D’autres dysfonctionnements sont pointés du doigt, notamment l’installation solaire, financée à hauteur de 125 millions de FCFA, mais « jamais pleinement opérationnelle ». Les ruptures de stock sont fréquentes : « Les ruptures de réactifs essentiels sont fréquentes », déplore un laborantin. « Les commandes de matériel sont souvent inefficaces à cause de l’ingérence de la direction », affirme un autre agent.
Malaise du personnel
La situation du personnel de l’hôpital demeure tout aussi préoccupante. « Plus des trois quarts des agents recrutés dans cet établissement perçoivent un salaire dérisoire.

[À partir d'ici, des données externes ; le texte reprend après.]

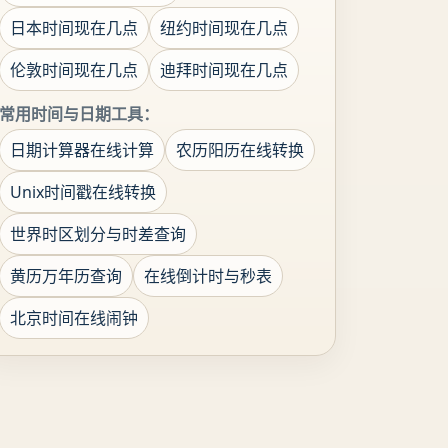
日本时间现在几点
纽约时间现在几点
伦敦时间现在几点
迪拜时间现在几点
常用时间与日期工具：
日期计算器在线计算
农历阳历在线转换
Unix时间戳在线转换
世界时区划分与时差查询
黄历万年历查询
在线倒计时与秒表
北京时间在线闹钟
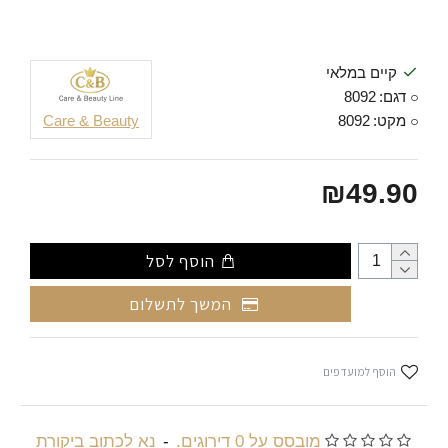
קיים במלאי
דגם:
8092
מקט:
8092
Care & Beauty
₪49.90
הוסף לסל
המשך לתשלום
הוסף למועדפים
מובסס על 0 דירוגים.
-
נא לכתוב ביקורת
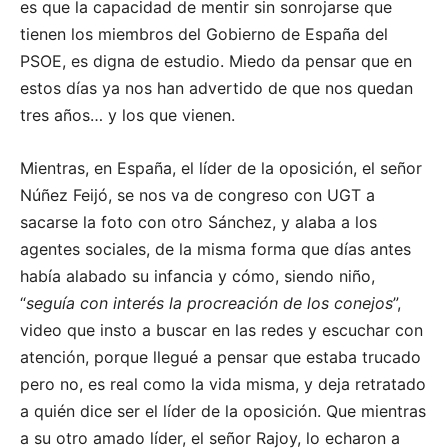
es que la capacidad de mentir sin sonrojarse que
tienen los miembros del Gobierno de España del
PSOE, es digna de estudio. Miedo da pensar que en
estos días ya nos han advertido de que nos quedan
tres años… y los que vienen.
Mientras, en España, el líder de la oposición, el señor
Núñez Feijó, se nos va de congreso con UGT a
sacarse la foto con otro Sánchez, y alaba a los
agentes sociales, de la misma forma que días antes
había alabado su infancia y cómo, siendo niño,
“
seguía con interés la procreación de los conejos
”,
video que insto a buscar en las redes y escuchar con
atención, porque llegué a pensar que estaba trucado
pero no, es real como la vida misma, y deja retratado
a quién dice ser el líder de la oposición. Que mientras
a su otro amado líder, el señor Rajoy, lo echaron a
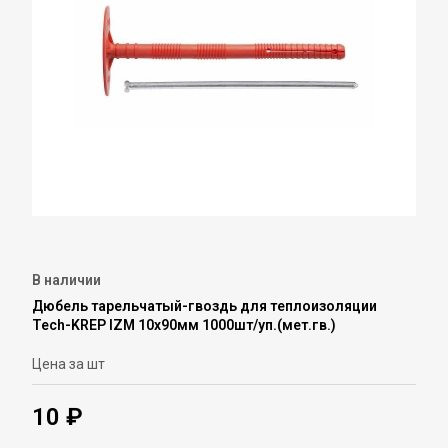
В наличии
Дюбель тарельчатый-гвоздь для теплоизоляции
Tech-KREP IZM 10х90мм 1000шт/уп.(мет.гв.)
Цена за шт
10 ₽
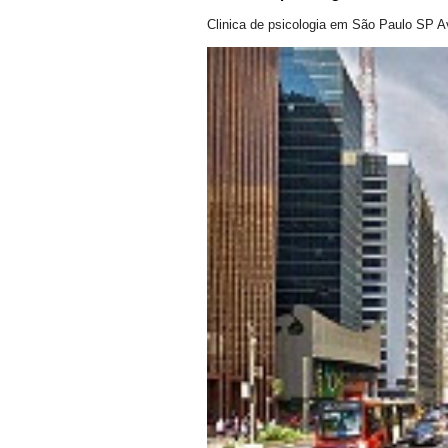
Clinica de psicologia em São Paulo SP A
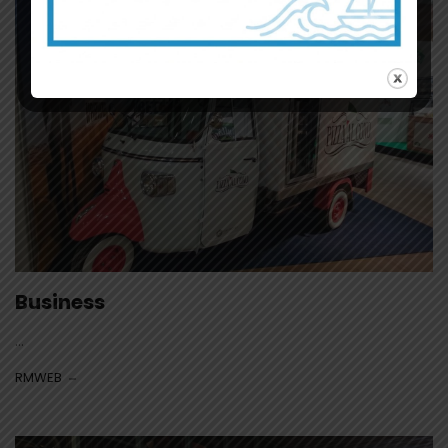
APE
Business
...
RMWEB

L’administration reste dépendante des subventions, et malgré cela, elle accumule toujours autant de dettes », dénonce un syndicaliste. Par ailleurs, « le personnel qualifié se fait de plus en plus rare », ajoute un autre agent, qui souligne également que le bus de transport du personnel, flambant neuf, ne transporte plus personne. Ce véhicule est cloué au sol, faute de panne non réparée et de carburant.
Contactée, la direction de l’hôpital oppose un démenti catégorique à toutes ces accusations. « L’hôpital se porte bien. Il n’y a aucun arriéré de salaires, les primes et quotes-parts sont en cours de paiement. À ce jour, aucun contrôle n’a révélé de faute de gestion », affirme Guy Ferdinand Ongame, chef d’unité communication. Mais ces assurances suffisent-elles à convaincre face au chapelet de critiques qui persistent ?
Suite à la publication de cet article, nous avons reçu un droit de réponse du service de communication de l’Hôpital de référence de Sangmélima.


Note de la Rédaction
Suite au droit de réponse adressé par l’Hôpital de Référence de Sangmélima à Lurgentiste.com, la Rédaction tient à apporter les précisions suivantes concernant les points soulevés :
- Sur la dette fiscale de l’établissement
Le service de communication de l’Hôpital de Référence de Sangmélima affirme que l’établissement n’accuse aucune dette fiscale. À l’appui de cette déclaration, il évoque — sans le produire — une attestation de conformité fiscale datée du 31 janvier 2025. Nous prenons acte de cette déclaration. Toutefois, il convient de rappeler que ce type de document a une validité de trois mois. Par conséquent, l’attestation évoquée est frappée de caducité depuis le 31 mars 2025. En l’absence d’un justificatif valable au moment de la publication de notre article, et au regard des informations obtenues auprès du ministère de la Santé publique, l’établissement présentait bel et bien une dette fiscale au 12 mai 2025.
- Sur la dette CNPS
L’hôpital soutient également n’avoir aucune dette vis-à-vis de la CNPS. Là encore, nous prenons acte de cette déclaration. Toutefois, il aurait été pertinent d’en fournir la preuve, notamment au regard des informations dont nous disposons : la dette CNPS, évaluée à plus de 70 millions de FCFA, n’aurait été apurée qu’aux deux tiers grâce à une subvention publique récemment allouée à l’établissement.
- Sur les groupes électrogènes
S’agissant des groupes électrogènes, nous réaffirmons que le groupe principal de l’Hôpital de Référence de Sangmélima est effectivement en panne. Plutôt que d’être réparé, celui-ci a été suppléé par deux générateurs de 60 kVA chacun. Toutefois, l’énergie produite par ces générateurs ne permet d’alimenter qu’une partie de l’hôpital. Plusieurs équipements, notamment en radiologie et au laboratoire, ne fonctionnent pas de manière optimale lorsqu’ils sont branchés sur ces générateurs.
La rédaction de Lurgentiste.com, ainsi que la journaliste Olive Atangana, restent fermement attachées à la diffusion d’informations précises, vérifiées et équilibrées. Depuis bientôt dix ans, notre démarche professionnelle — parfois iconoclaste — est guidée par une exigence de vérité, sans aucune intention malveillante de nuire à l’image d’une personnalité ou d’une institution.
Nous continuerons à suivre ce dossier relatif à la gestion de l’Hôpital de Référence de Sangmélima avec rigueur, impartialité, et dans le respect des principes d’éthique et de déontologie journalistique.